Another, pièce pour six instruments et jouée ici par Eric km Clark (violon), Andy Studer (violon), Heather Lockie (alto), Melody Yenn (violoncelle), Jake Rosenzweig (contrebasse) et Tony Gennaro (vibraphone), est l'oeuvre qui se distingue le plus des autres, de par sa formation instrumentale (pas de piano et cinq cordes) et sa durée plus conséquente (17 minutes alors que les autres n'en durent pas plus de dix). Another approche la fabrication de sons singuliers à travers la résonance par sympathie de manière encore différente. Cette fois, il s'agit de jouer sur les différents types d'accordage en la, de jouer autour des 440hz et des différentes normes qui ont eu cours au fil des siècles. Une pièce très linéaire où les musiciens jouent de longues notes étirées qui se frottent ou entrent en résonance selon leur "justesse". Et maintenant on pense évidemment aux travaux de Lucier, mais aussi à Logical Harmonies  de Richard Glover qui est sorti simultanément sur le même label... En tout cas, cette pièce est certainement ma préférée, de par sa profondeur, sa richesse, et sa réalisation fine, précise et subtile.

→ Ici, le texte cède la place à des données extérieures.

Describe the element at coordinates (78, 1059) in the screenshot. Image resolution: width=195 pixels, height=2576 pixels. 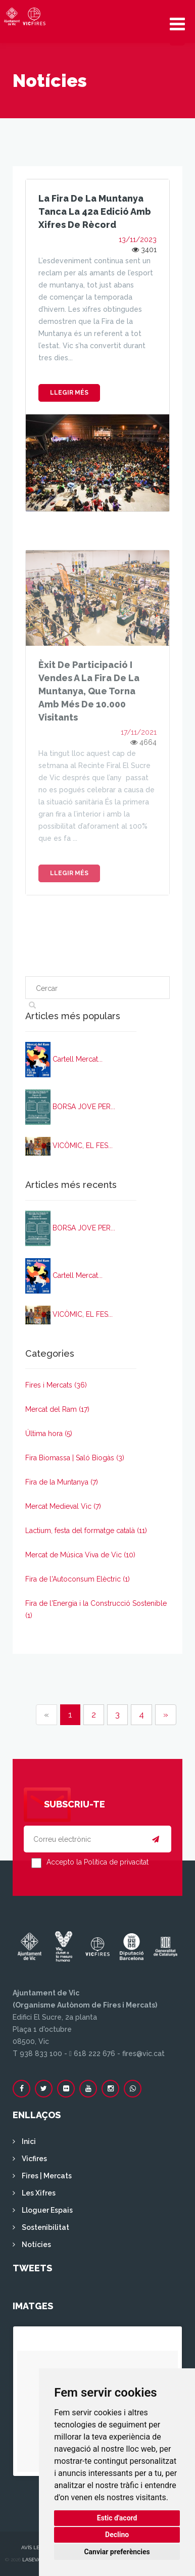
I see `Cartell Mercat...` at that location.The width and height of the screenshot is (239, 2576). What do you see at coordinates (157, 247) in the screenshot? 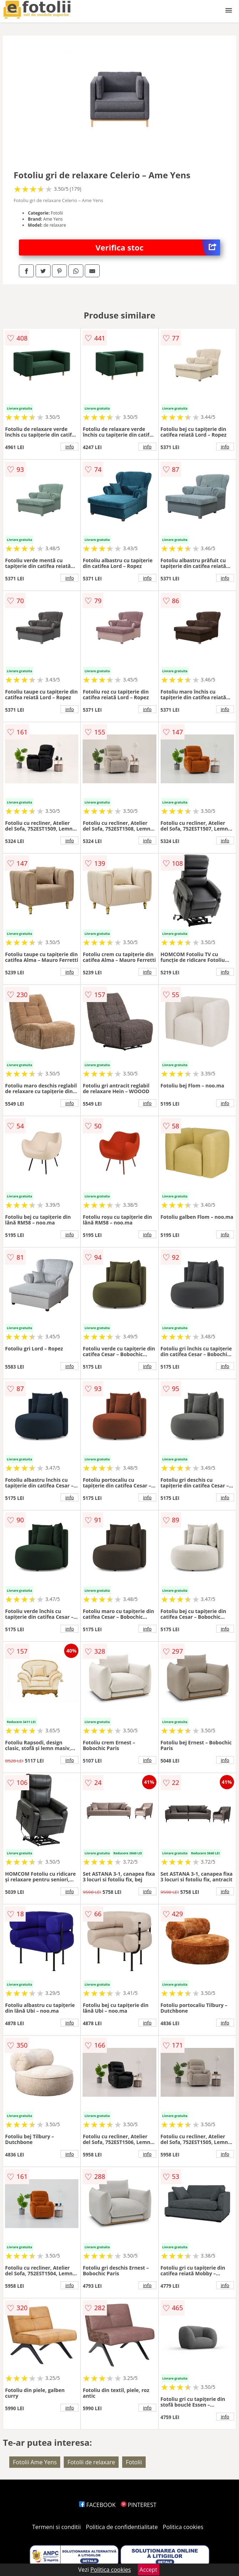
I see `Verifica stoc` at bounding box center [157, 247].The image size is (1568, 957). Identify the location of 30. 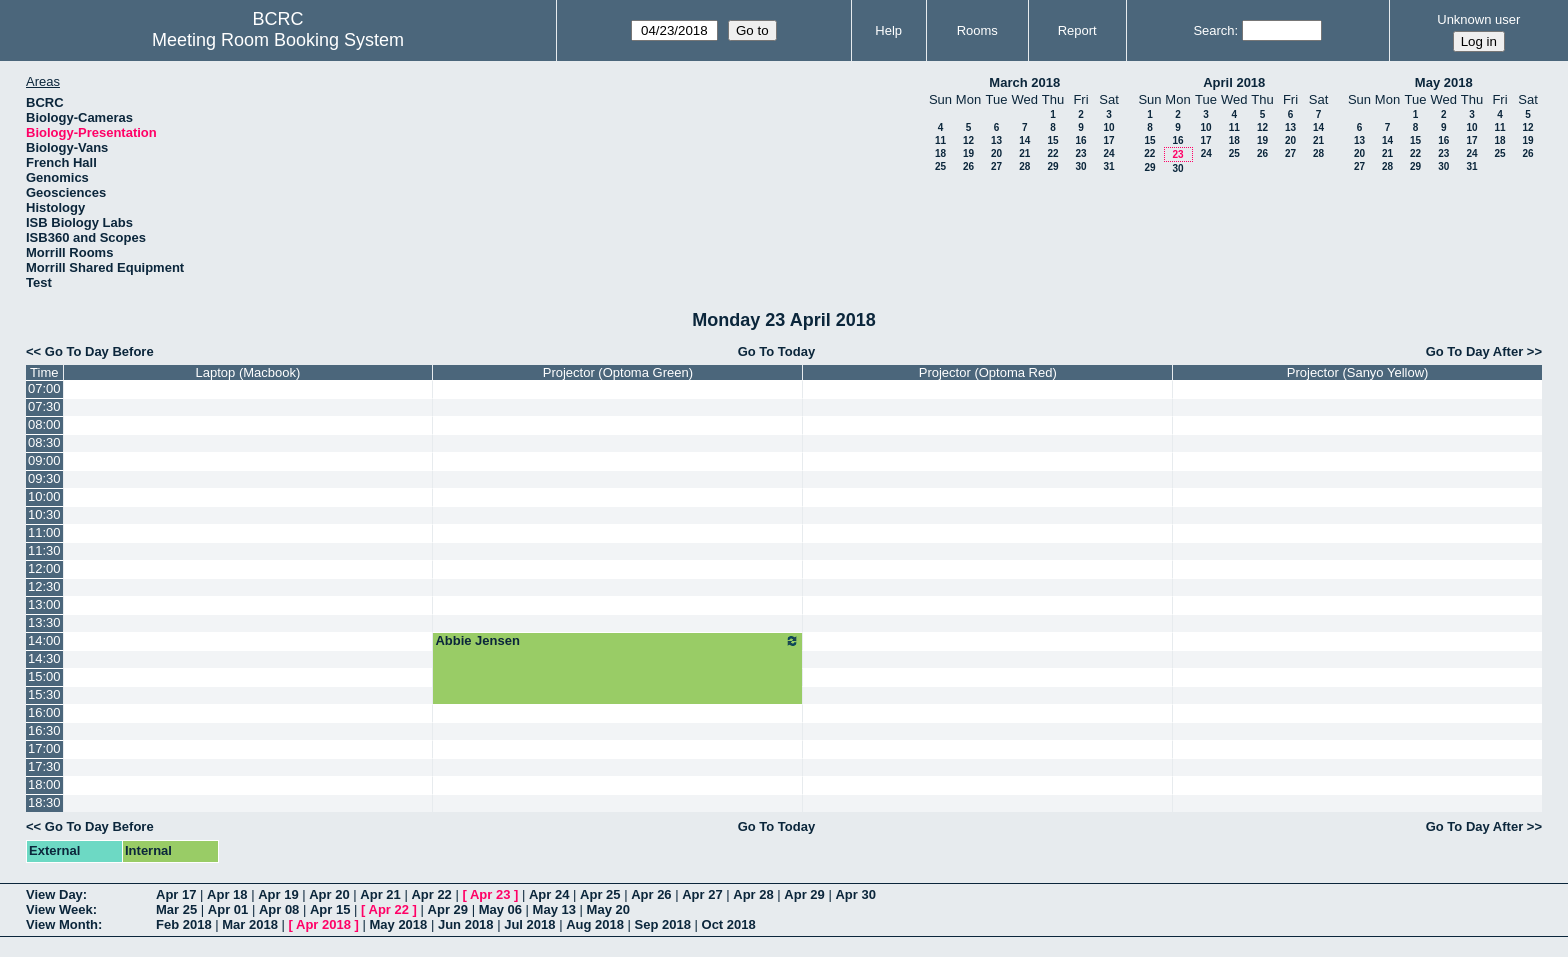
(1080, 166).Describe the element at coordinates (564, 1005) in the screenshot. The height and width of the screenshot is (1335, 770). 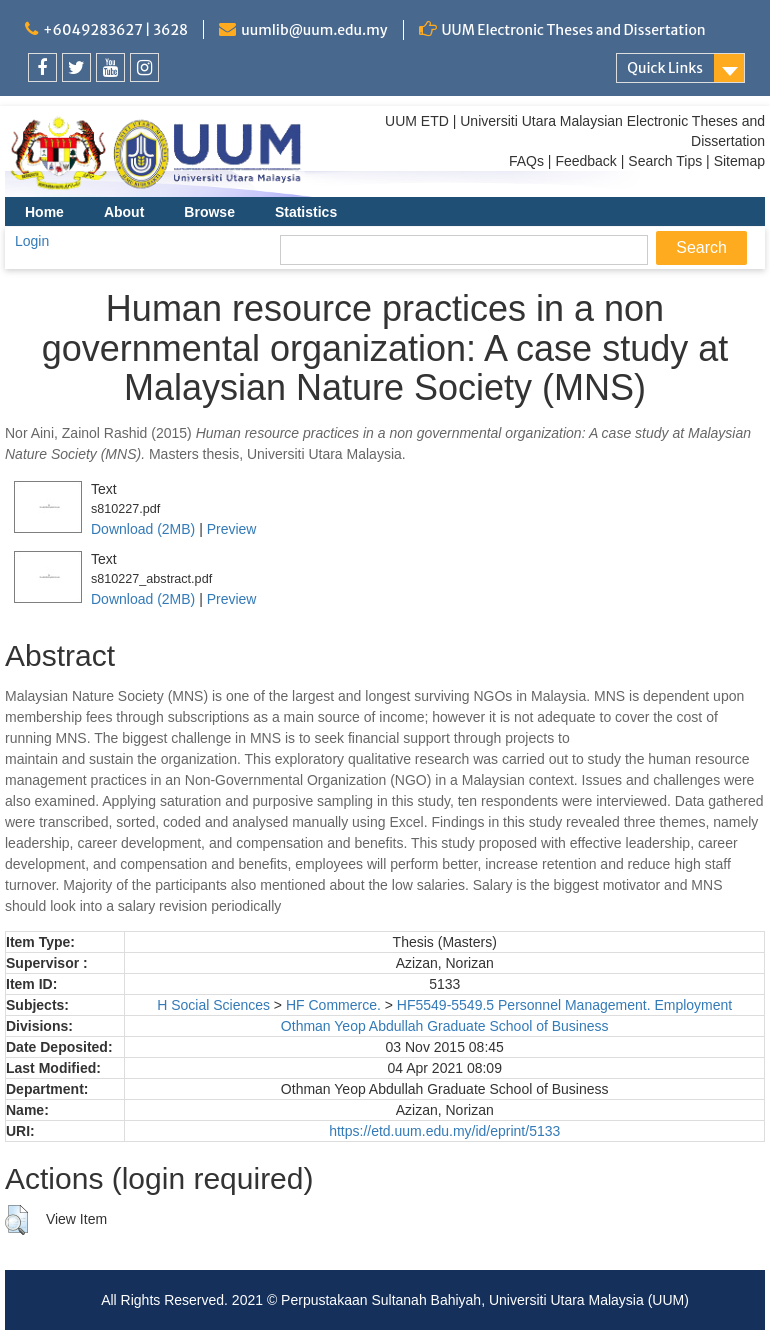
I see `HF5549-5549.5 Personnel Management. Employment` at that location.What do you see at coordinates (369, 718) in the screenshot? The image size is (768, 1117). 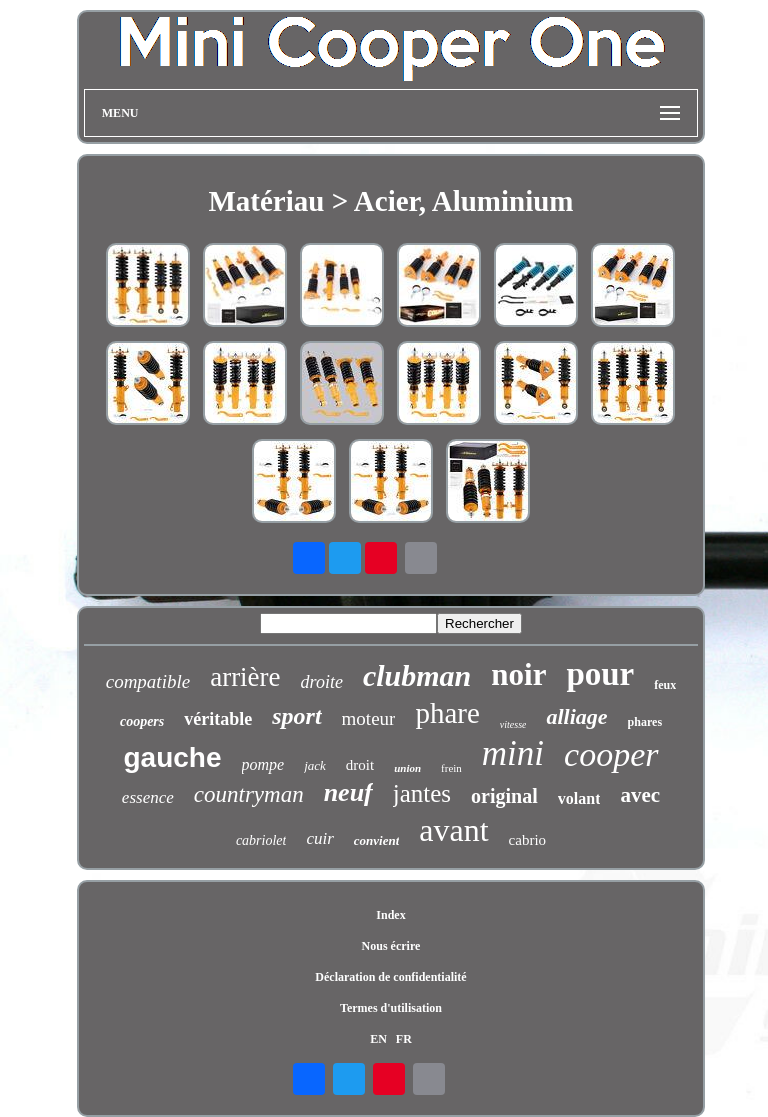 I see `moteur` at bounding box center [369, 718].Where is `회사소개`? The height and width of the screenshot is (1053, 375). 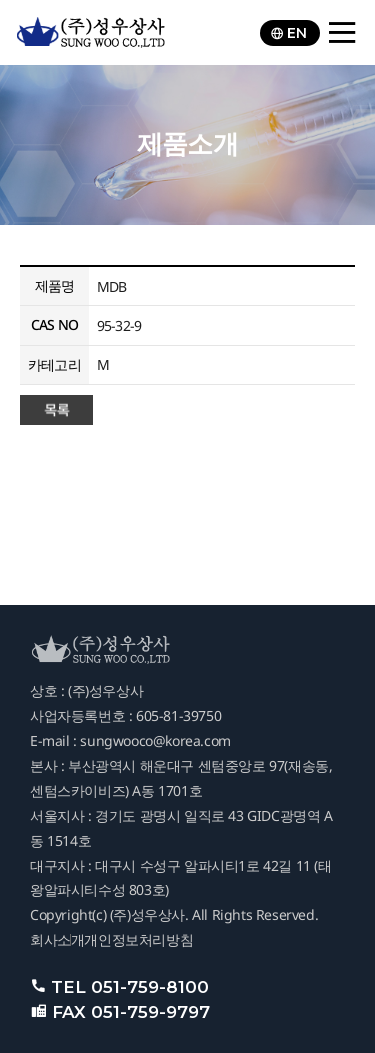 회사소개 is located at coordinates (57, 940).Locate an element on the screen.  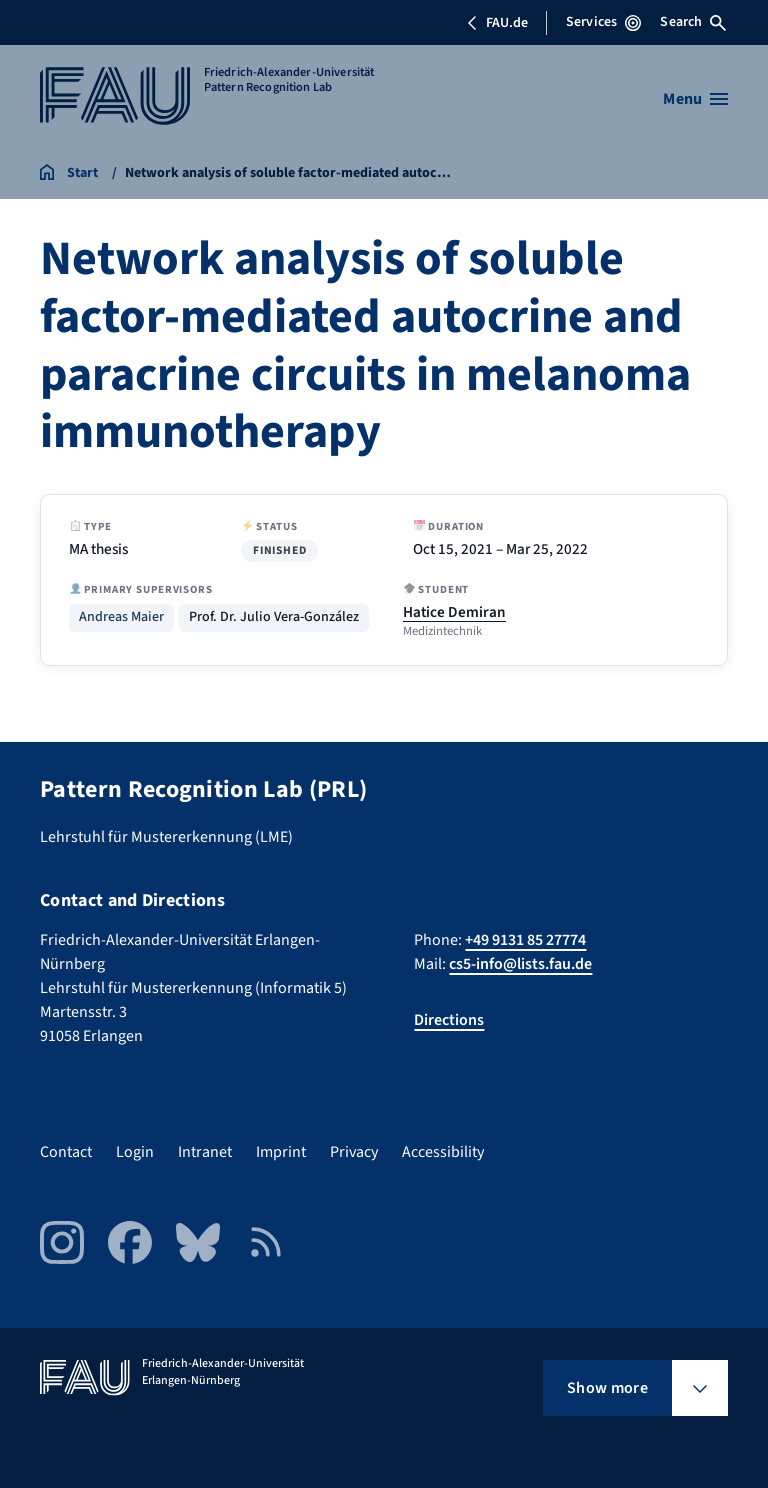
Hatice Demiran is located at coordinates (454, 612).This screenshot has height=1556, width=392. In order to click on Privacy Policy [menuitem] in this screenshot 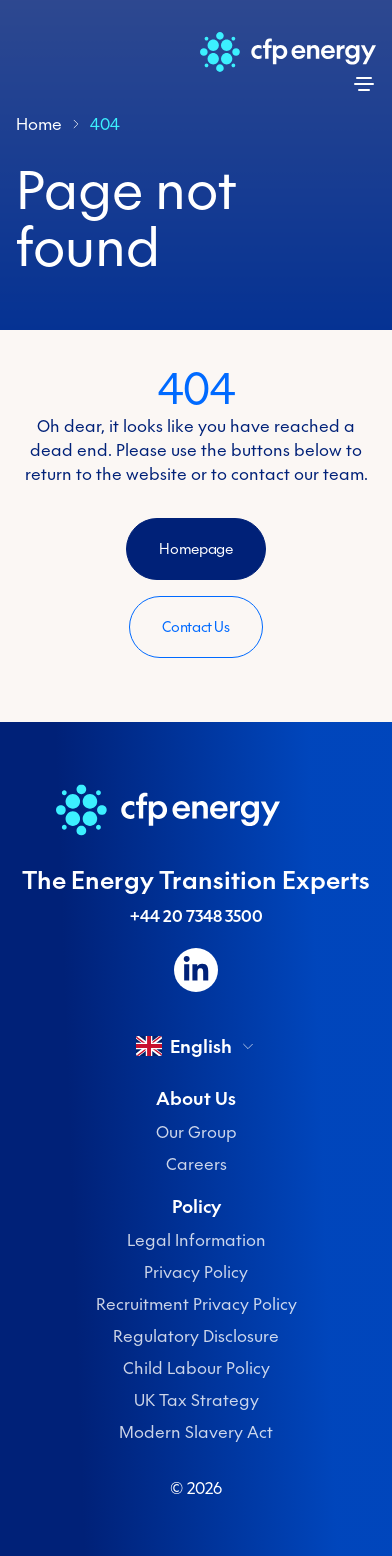, I will do `click(196, 1272)`.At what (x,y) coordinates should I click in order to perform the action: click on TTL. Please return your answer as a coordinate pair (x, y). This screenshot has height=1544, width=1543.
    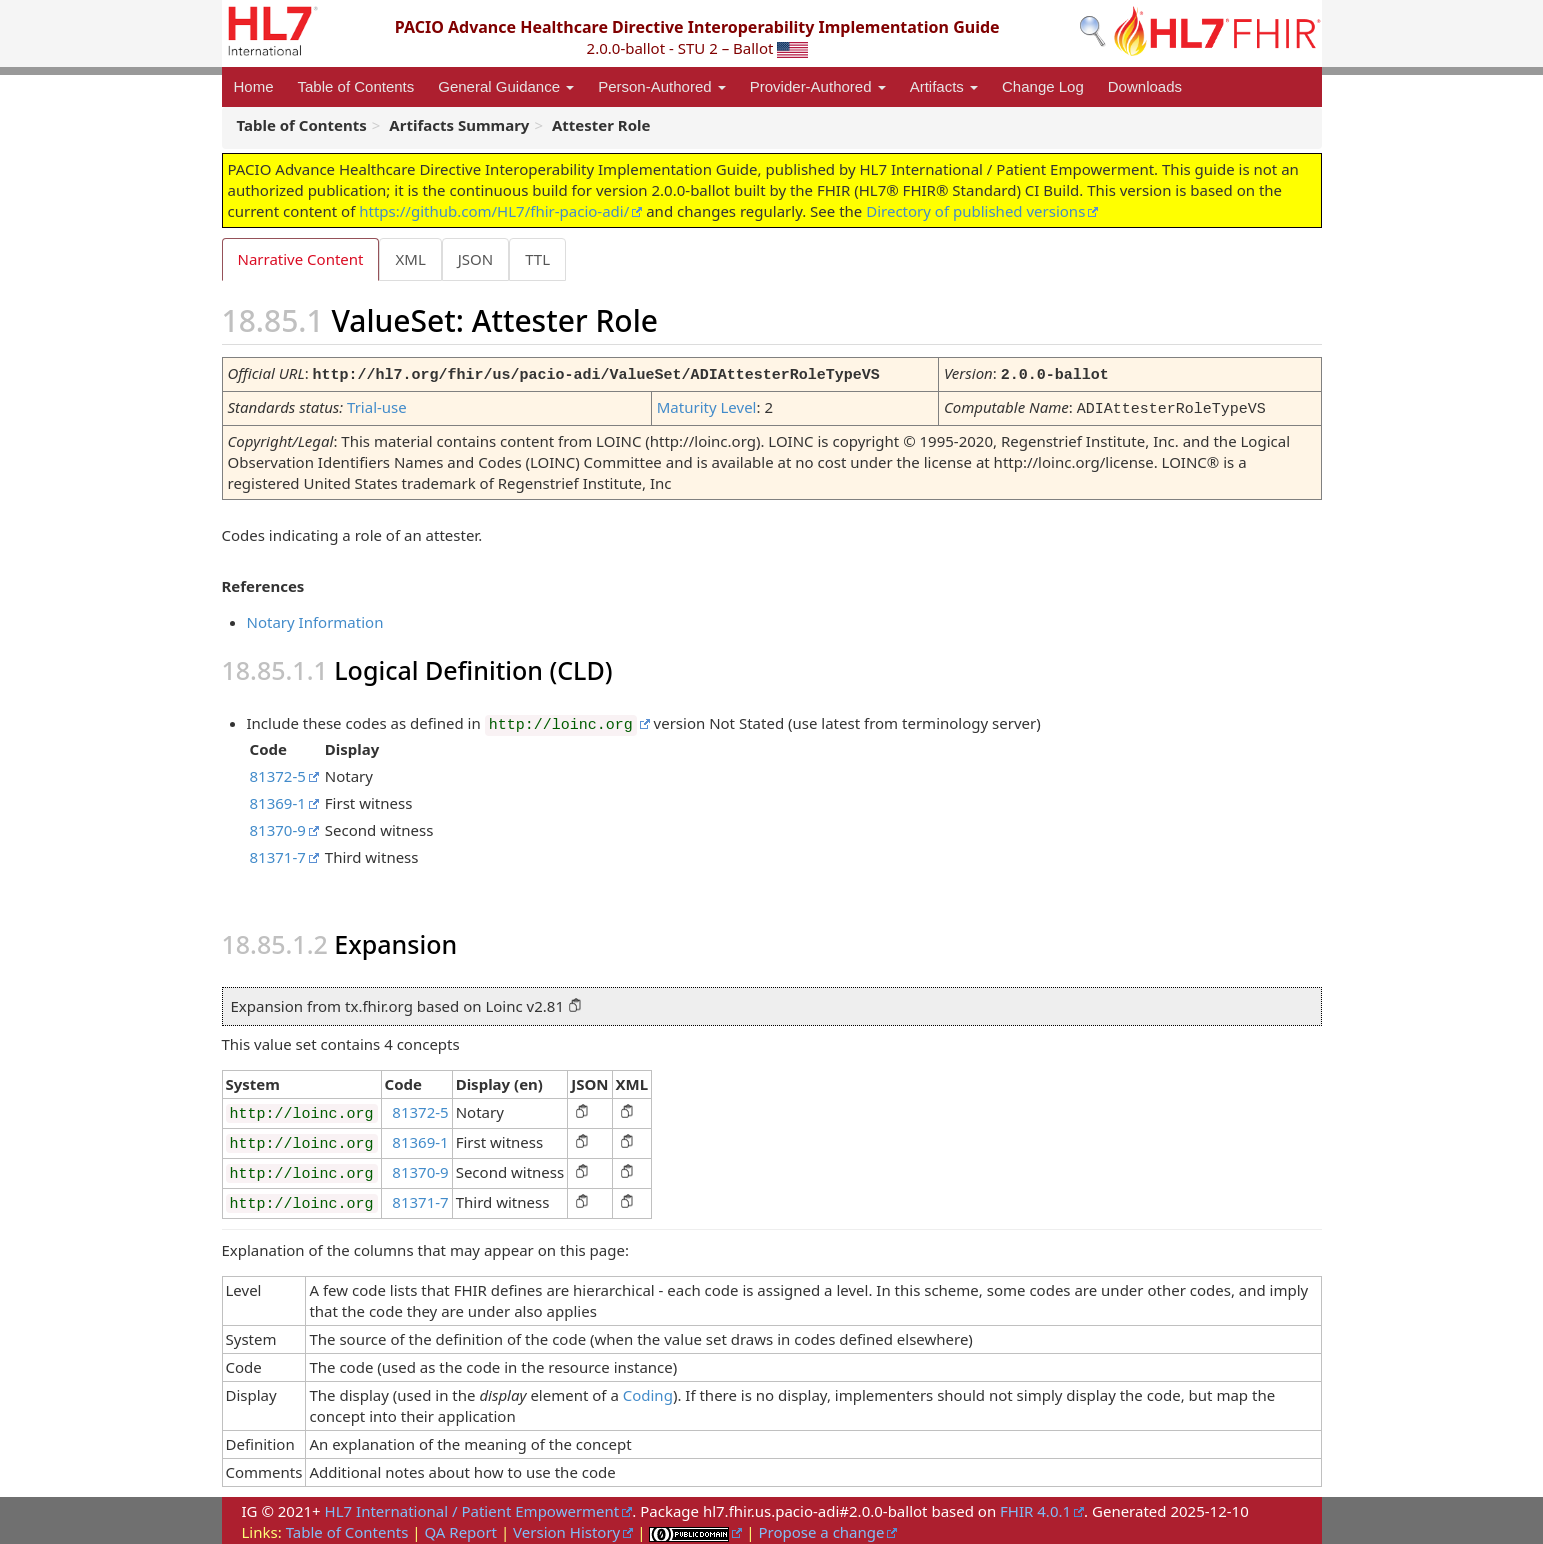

Des pièces vraiment variées et différentes, qui sont pourtant toutes dirigées par le même principe de fabrication du son. Un principe qui semble inépuisable et infaillible en fait, on en redemanderait. Pour cette première publication, Ingrid Lee dévoile une exploration singulière de la composition (elle écrit avec une même idée, déclinée en une foule d'univers sonores), mais aussi une relation singulière au son et à l'écriture qui est assez loin du calme, de l'économie de moyens et du silence prépondérants chez beaucoup de compositeurs récents. Ingrid Lee propose une suite inventive et créative avec des atmosphères chaleureuses et poétiques, une approche physique et organique du son, et une singularité aussi riche que pertinente. Vivement conseillé.